You’ve just got to love yourself, they say
Give yourself time
You are important
You are enough
Its about being vulnerable, and embracing discomfort
Thats what some of the books say.
Thats what’s required for life, for creativity and innovation (Brene Brown, Daring Greatly)
I get it. I want to get it.
But.
Even the first of these seems risky.
Loving myself. Loving and listening to myself.
Becoming aware of my feelings.
It was brought home to me over the last few weeks.
Its a risk.
Complex trauma, both emotional neglect and abuse, coupled with strong childhood adherence to an evangelical faith make this risky.
Too many self sacrificing defaults have been set.

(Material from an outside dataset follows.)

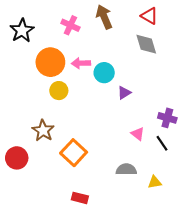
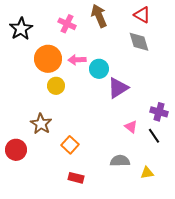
purple triangle: (124, 93) -> (118, 88), size x1.6
orange square: (74, 153) -> (70, 145), size x0.7
red rectangle: (80, 198) -> (76, 178), moved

Too many ‘put others first’ learned behaviours have been performed.
Too many times was it safer for me to revolve around others, my abusive mothers, needs than attend to my own – too many times soothing my abuser meant safety for me.
Too many times I heard – ‘love your neighbour’ very few times I heard ‘as yourself’ – though with the all too often shame that was associated with too much pride. Shame.
Ahh yes, that ‘S’ word.
The word you’d feel if you uttered the other S word in church.

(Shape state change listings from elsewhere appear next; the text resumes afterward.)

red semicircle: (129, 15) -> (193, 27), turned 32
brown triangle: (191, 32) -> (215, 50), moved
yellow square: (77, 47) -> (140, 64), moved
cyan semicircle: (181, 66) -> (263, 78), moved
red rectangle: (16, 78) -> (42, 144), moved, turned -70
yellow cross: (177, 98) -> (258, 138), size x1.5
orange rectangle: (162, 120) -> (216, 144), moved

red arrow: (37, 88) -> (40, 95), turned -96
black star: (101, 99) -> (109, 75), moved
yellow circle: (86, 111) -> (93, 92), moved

And fear of being accused of being Selfish was the other S word. Especially at Home.
It took a risk to start to think of myself as anything, let alone something – though I sort of knew I was ok.
Self love is risky.
Knowing I can love myself – without justification
Knowing I can choose what I do with my time – can feel utterly alien and pushing through sand to feel like this is even allowed or possible
That voice. That inner critic voice. Be useful. Don’t be lazy. Stay Busy. You don’t deserve this. Surely there’s something else to do.
Its as if its waiting for that moment.
Self love can feel a risk.
A risk because it challenges so much of…well everything.. everything I once knew and had become default.
My childhood emotional needs, my identity and adaption into an evangelical christian faith (though it needn’t have been as evangelical to still have all those ‘S’ words)
Loving myself is a challenge and a risk. A risk that means looking inwards. A Risk because I dont often want to look at or be close to the painful bits, or shame bits, and feeling like I’m not able to love myself because I might be in trouble for doing so, or be told off for being selfish, or its something else.
Self love is risky because i grew up with an understanding of responsibility and fault. I believed I was to blame, and I took on responsibility, because I was projected on as being spoilt, selfish, too clever, messy, not there enough for that person, not fulfilling her needs, not able to ‘fix’ the family.
The over think everything, get lost in my thoughts, think them through, think all the options, think about what I should have done, what I didnt do, what I need to do what I am , what kind of person I was or am, think James, think, and it keeps on going, wake up with the same thinking thoughts.
I was the fixer of, and helper of others. Responsible. Over thinking.
Self love is a risk – for that voice tells me not to be selfish.
I love the writing of Dr Glenn Patrick Doyle, recently he shared this on his blog


Self love is a risk. Self love, deep self love is courageous.
It changes the pattern.
It undo’s the default.
It communicates to myself that I am important.
Its a risk. Its a risk every time.
Its a challenge every day.

Brene Brown is right. We are living in an age of scarcity. An age where love is scarce- but where products are traded as love. Loving ourselves is the risk to start turning to whats inside of ourselves as a source of love, a source of peace and joy, and give this the opportunity to shine. Self love may well be the source of the river, where it all starts.
Maybe Jesus was saying, you can only love your neighbour as you love yourself. That was the challenge set down to the lawyer who asked in the question. Can you love yourself? and in that love – will your neighbour be loved too? It wasn’t just loving a neighbour for show. Where might there be balance in the love for self and neighbour/others in the Bible – just thinking out loud…
Self love is about being brave and courageous – taking the risk and being vulnerable to myself- not just being strong and getting through it.
Self love.
Do you dare take the risk? Do you dare not too?